> **About this exercise**
A single figure is expected: how many lines of the data that follows contain the word "Falcondo".

> **Data provided**
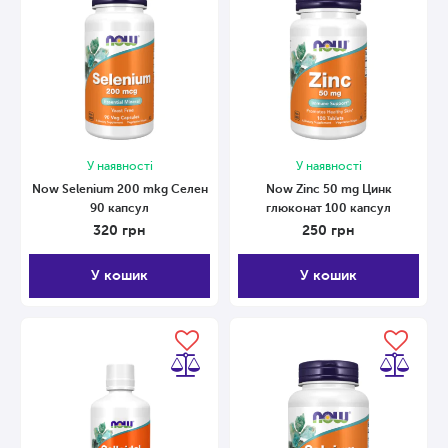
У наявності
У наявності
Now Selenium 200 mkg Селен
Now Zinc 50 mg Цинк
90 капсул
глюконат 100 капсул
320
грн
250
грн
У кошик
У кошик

==

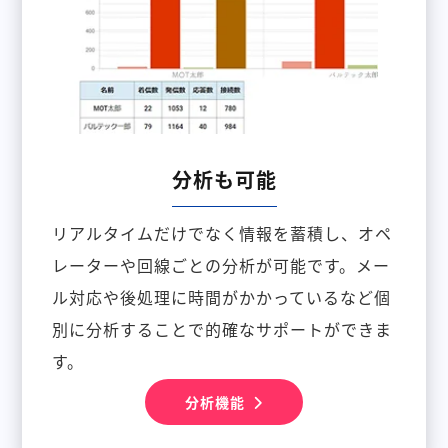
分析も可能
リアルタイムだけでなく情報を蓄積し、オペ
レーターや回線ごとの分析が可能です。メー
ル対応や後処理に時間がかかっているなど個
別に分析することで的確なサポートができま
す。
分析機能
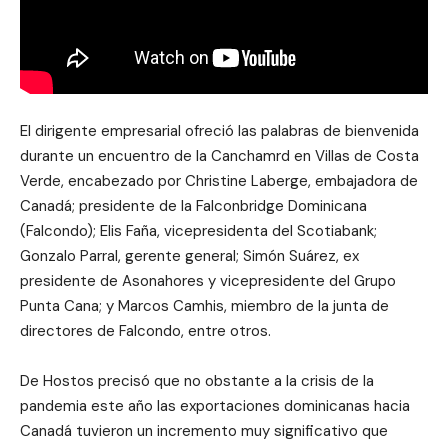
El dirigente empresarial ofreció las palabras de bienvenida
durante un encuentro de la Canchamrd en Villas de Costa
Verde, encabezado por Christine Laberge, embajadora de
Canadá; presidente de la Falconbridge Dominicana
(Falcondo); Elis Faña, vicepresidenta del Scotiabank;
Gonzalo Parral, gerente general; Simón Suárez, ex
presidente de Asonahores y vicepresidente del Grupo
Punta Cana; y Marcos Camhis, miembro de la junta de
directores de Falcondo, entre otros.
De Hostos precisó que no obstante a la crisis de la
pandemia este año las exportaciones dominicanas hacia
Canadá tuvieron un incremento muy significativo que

...

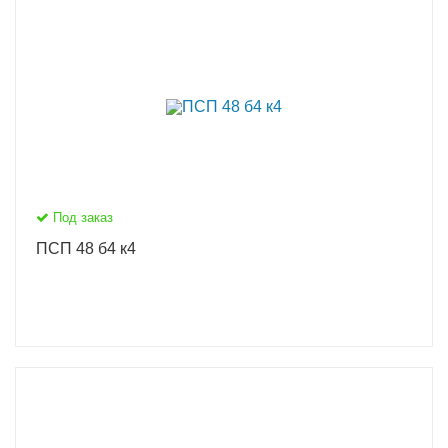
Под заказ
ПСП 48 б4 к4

> **Answer**
2